The data obtained suggest that these patients generally should not be excluded from LARS, but should be selected more carefully. This study suggests that a generic quality-of-life scale can preoperatively identify patients with GERD who are likely to be dissatisfied with antireflux surgery even if they are free of objectively documented postoperative physiologic or morphologic problems and their reflux-related symptoms are controlled. Our results show that patient satisfaction is more complex than simply relief of GERD symptoms, and that patients who may ultimately be dissatisfied with their symptoms outcome and success of surgery may preoperatively be identified. Thus, we consider the combined application of disease-specific and generic questionnaires important. We hope that QOLARS will identify patients who would benefit from antireflux surgery, and that the questionnaire will be able to predict less improvement and success after surgical treatment from the patient’s viewpoint.

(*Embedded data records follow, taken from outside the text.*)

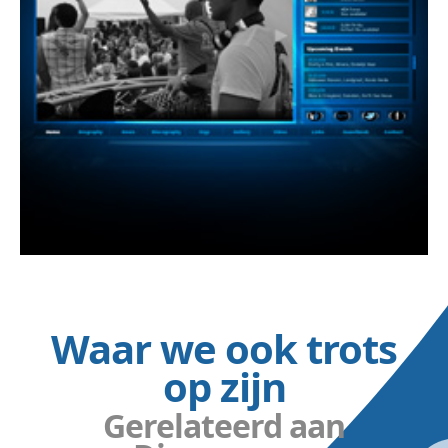
Waar we ook trots
op zijn
Gerelateerd aan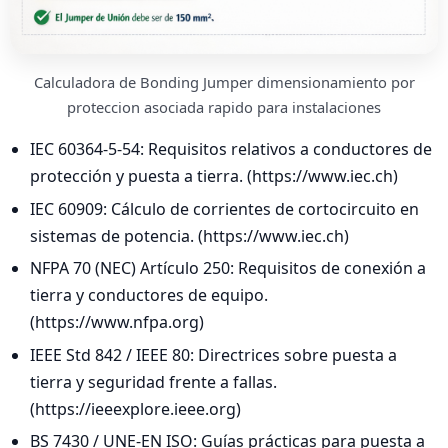
Calculadora de Bonding Jumper dimensionamiento por
proteccion asociada rapido para instalaciones
IEC 60364-5-54: Requisitos relativos a conductores de
protección y puesta a tierra. (https://www.iec.ch)
IEC 60909: Cálculo de corrientes de cortocircuito en
sistemas de potencia. (https://www.iec.ch)
NFPA 70 (NEC) Artículo 250: Requisitos de conexión a
tierra y conductores de equipo.
(https://www.nfpa.org)
IEEE Std 842 / IEEE 80: Directrices sobre puesta a
tierra y seguridad frente a fallas.
(https://ieeexplore.ieee.org)
BS 7430 / UNE-EN ISO: Guías prácticas para puesta a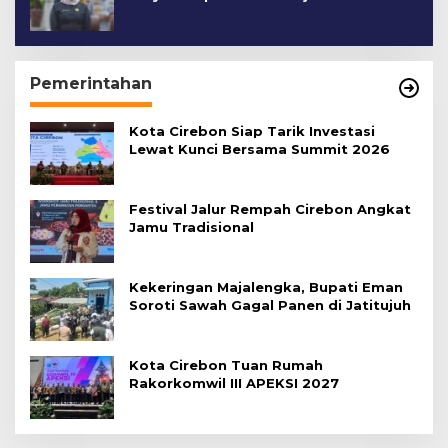
Cirebon Kota
Pemerintahan
Kota Cirebon Siap Tarik Investasi
Lewat Kunci Bersama Summit 2026
Festival Jalur Rempah Cirebon Angkat
Jamu Tradisional
Kekeringan Majalengka, Bupati Eman
Soroti Sawah Gagal Panen di Jatitujuh
Kota Cirebon Tuan Rumah
Rakorkomwil III APEKSI 2027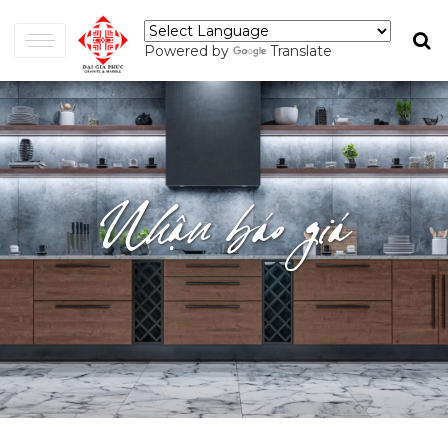
Powered by
Translate
Nhận báo giá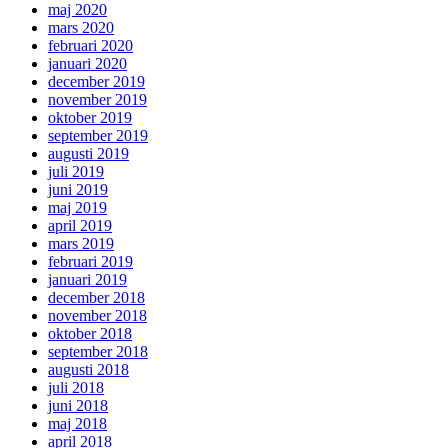
maj 2020
mars 2020
februari 2020
januari 2020
december 2019
november 2019
oktober 2019
september 2019
augusti 2019
juli 2019
juni 2019
maj 2019
april 2019
mars 2019
februari 2019
januari 2019
december 2018
november 2018
oktober 2018
september 2018
augusti 2018
juli 2018
juni 2018
maj 2018
april 2018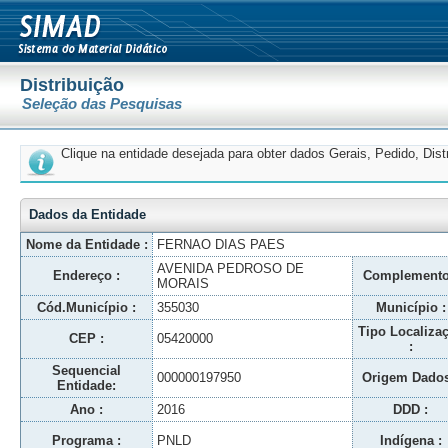
Distribuição
Seleção das Pesquisas
Clique na entidade desejada para obter dados Gerais, Pedido, Dis
Dados da Entidade
Nome da Entidade :
FERNAO DIAS PAES
AVENIDA PEDROSO DE
Endereço :
Complemento
MORAIS
Cód.Município :
355030
Município :
Tipo Localiza
CEP :
05420000
:
Sequencial
000000197950
Origem Dados
Entidade:
Ano :
2016
DDD :
Programa :
PNLD
Indígena :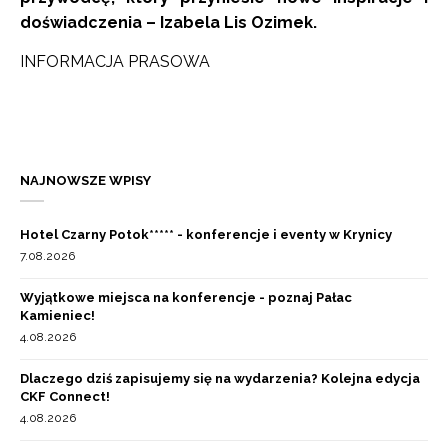
doświadczenia – Izabela Lis Ozimek.
INFORMACJA PRASOWA
NAJNOWSZE WPISY
Hotel Czarny Potok***** - konferencje i eventy w Krynicy
7.08.2026
Wyjątkowe miejsca na konferencje - poznaj Pałac
Kamieniec!
4.08.2026
Dlaczego dziś zapisujemy się na wydarzenia? Kolejna edycja
CKF Connect!
4.08.2026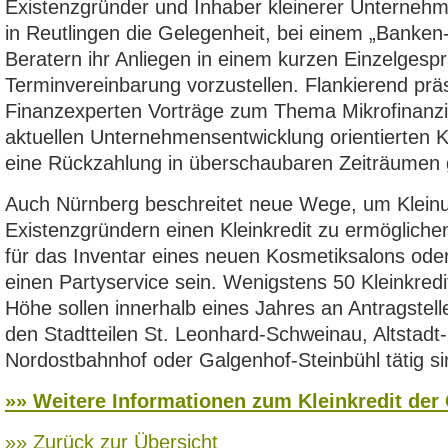
Existenzgründer und Inhaber kleinerer Unterne
in Reutlingen die Gelegenheit, bei einem „Banke
Beratern ihr Anliegen in einem kurzen Einzelgesp
Terminvereinbarung vorzustellen. Flankierend pr
Finanzexperten Vorträge zum Thema Mikrofinanzi
aktuellen Unternehmensentwicklung orientierten Kr
eine Rückzahlung in überschaubaren Zeiträumen 
Auch Nürnberg beschreitet neue Wege, um Klein
Existenzgründern einen Kleinkredit zu ermöglichen
für das Inventar eines neuen Kosmetiksalons oder
einen Partyservice sein. Wenigstens 50 Kleinkredi
Höhe sollen innerhalb eines Jahres an Antragstell
den Stadtteilen St. Leonhard-Schweinau, Altstadt
Nordostbahnhof oder Galgenhof-Steinbühl tätig s
»» Weitere Informationen zum Kleinkredit der
»» Zurück zur Übersicht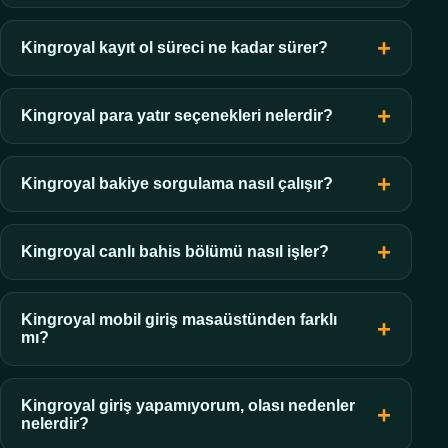
Kingroyal kayıt ol süreci ne kadar sürer?
Kingroyal para yatır seçenekleri nelerdir?
Kingroyal bakiye sorgulama nasıl çalışır?
Kingroyal canlı bahis bölümü nasıl işler?
Kingroyal mobil giriş masaüstünden farklı
mı?
Kingroyal giriş yapamıyorum, olası nedenler
nelerdir?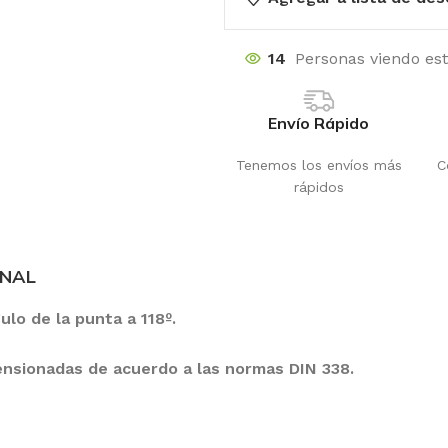
14
Personas viendo es
Envío Rápido
Tenemos los envíos más
C
rápidos
ONAL
ulo de la punta a 118º.
ensionadas de acuerdo a las normas DIN 338.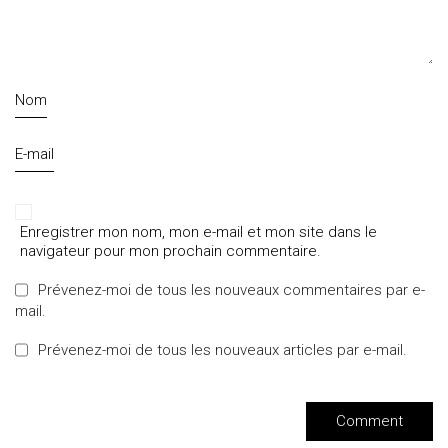
Nom
E-mail
Enregistrer mon nom, mon e-mail et mon site dans le
navigateur pour mon prochain commentaire.
Prévenez-moi de tous les nouveaux commentaires par e-
mail.
Prévenez-moi de tous les nouveaux articles par e-mail.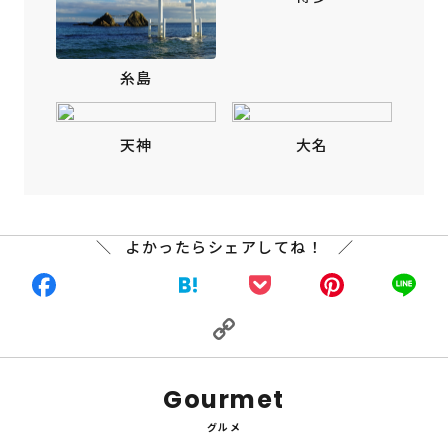
糸島
天神
大名
よかったらシェアしてね！
Facebook
X
Hatena
Pocket
Pinte
L
Copy
Link
Gourmet
グルメ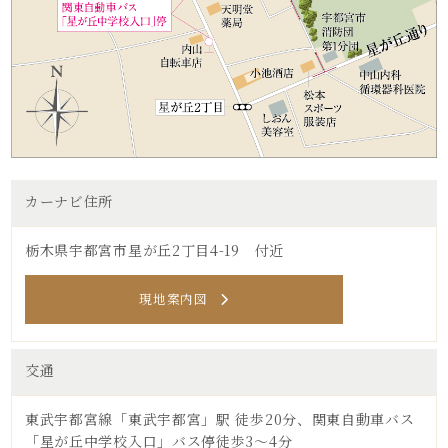
カーナビ住所
栃木県宇都宮市星が丘2丁目4-19 付近
現地案内図
交通
東武宇都宮線「東武宇都宮」駅 徒歩20分、関東自動車バス
「星が丘中学校入口」バス停徒歩3～4分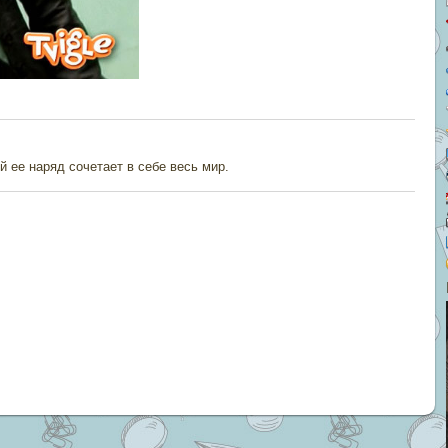
 ее наряд сочетает в себе весь мир.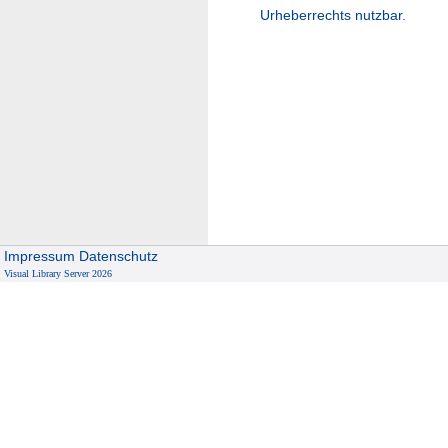
Urheberrechts nutzbar.
Impressum
Datenschutz
Visual Library Server 2026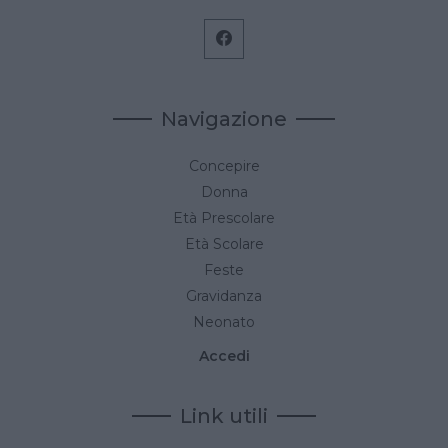
Navigazione
Concepire
Donna
Età Prescolare
Età Scolare
Feste
Gravidanza
Neonato
Accedi
Link utili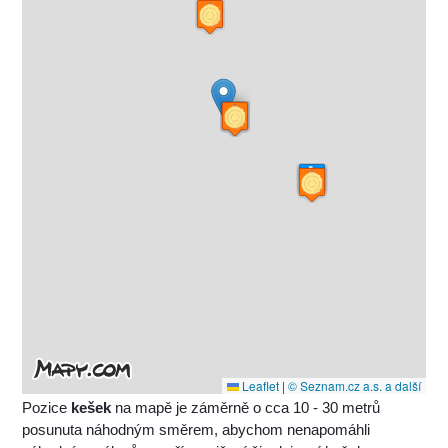
Leaflet
|
© Seznam.cz a.s. a další
Pozice
kešek
na mapě je záměrně o cca 10 - 30 metrů
posunuta náhodným směrem, abychom nenapomáhli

Our questionnaire (QOLARS) presumably will be administered as a part of clinical trials with GERD patients who have undergone laparoscopic fundoplication. It is our aim that it can contribute to determination of indications for surgery, better patient selection, plans for individual treatment strategy, and therefore the success of antireflux surgery. Quality-of-life instruments used as predictive tools for surgical outcomes, additional long-term follow-up studies that include quality-of-life data, and patient satisfaction reports after LARS still are required.